For \mathbf{f}^{\prime}(t)=t \mathbf{i}+t^{3} \mathbf{j} and \mathbf{f}(0)=\mathbf{i}-2 \mathbf{j}, calculate \mathbf{f}(t).
Chapter 2
Q. 3.6
Step-by-Step
Verified Solution
We first find that
\mathbf{f}(t)=\int \mathbf{f}^{\prime}(t) d t=\left(\frac{t^{2}}{2}+C_{1}\right) \mathbf{i}+\left(\frac{t^{4}}{4}+C_{2}\right) \mathbf{j}=\frac{t^{2}}{2} \mathbf{i}+\frac{t^{4}}{4} \mathbf{j}+\mathbf{C}.

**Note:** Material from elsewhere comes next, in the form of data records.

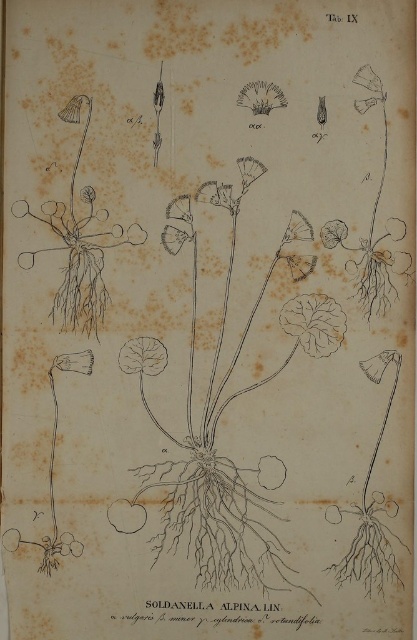 Question: Which is farther from the brown textured flower at upper center?

Choices:
 (A) green leafy at center
 (B) green leafy plant at center

Answer: (A)

Question: Which point appears closest to the camera in this image?

Choices:
 (A) (236, 104)
 (B) (333, 321)

Answer: (A)

Question: Can you confirm if green leafy plant at center is thinner than green leafy at center?

Choices:
 (A) no
 (B) yes

Answer: (A)

Question: From the image, what is the correct spatial relationship of green leafy at center in relation to brown textured flower at upper center?

Choices:
 (A) below
 (B) above

Answer: (A)

Question: Which is farther from the green leafy plant at center?

Choices:
 (A) green leafy at center
 (B) brown textured flower at upper center

Answer: (B)

Question: In this image, where is green leafy at center located relative to brown textured flower at upper center?

Choices:
 (A) below
 (B) above

Answer: (A) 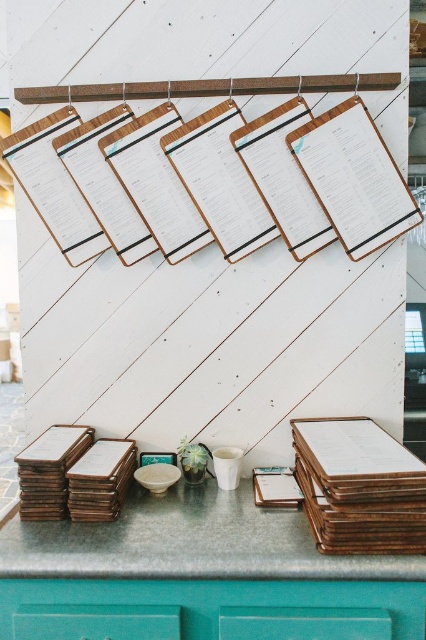 Is point (299, 476) less distant than point (198, 476)?

Yes, point (299, 476) is in front of point (198, 476).

Is wooden clipboard at lower right positioned at the back of teal glass vase at center?

No, it is not.

The width and height of the screenshot is (426, 640). I want to click on wooden clipboard at lower right, so click(359, 486).

You are a GUI agent. You are given a task and a screenshot of the screen. Output one action in this format:
    pyautogui.click(x=<x>, y=<y>)
    Task: Click on the wooden clipboard at lower right
    The height and width of the screenshot is (640, 426).
    Given the screenshot: What is the action you would take?
    pyautogui.click(x=359, y=486)

Does metallic green counter at bottom appear over teal glass vase at center?

No.

Is metallic green counter at bottom to the left of teal glass vase at center from the viewer's perspective?

No, metallic green counter at bottom is not to the left of teal glass vase at center.

Is point (141, 561) closer to camera compared to point (193, 461)?

Yes.

Find the location of a particular element. The height and width of the screenshot is (640, 426). metallic green counter at bottom is located at coordinates (189, 541).

Which of these two, metallic green counter at bottom or wooden clipboard at lower right, stands taller?

With more height is wooden clipboard at lower right.

Does metallic green counter at bottom have a smaller size compared to wooden clipboard at lower right?

No, metallic green counter at bottom is not smaller than wooden clipboard at lower right.

Which is behind, point (267, 515) or point (354, 513)?

The point (267, 515) is more distant.

Locate an element on the screen. This screenshot has height=640, width=426. metallic green counter at bottom is located at coordinates pos(189,541). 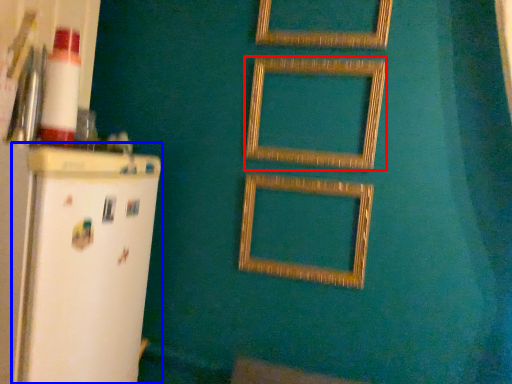 Question: Which point is further to the camera, picture frame (highlighted by a red box) or fridge (highlighted by a blue box)?

Choices:
 (A) picture frame
 (B) fridge

Answer: (A)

To evaluate \mathbf{C}, we substitute the value t = 0 into (10) to find that \mathbf{f}(0)=\mathbf{C}=\mathbf{i}-2 \mathbf{j}, so that
\mathbf{f}(t)=\frac{t^{2}}{2} \mathbf{i}+\frac{t^{4}}{4} \mathbf{j}+\mathbf{i}-2 \mathbf{j}=\left(\frac{t^{2}}{2}+1\right) \mathbf{i}+\left(\frac{t^{4}}{4}-2\right) \mathbf{j}.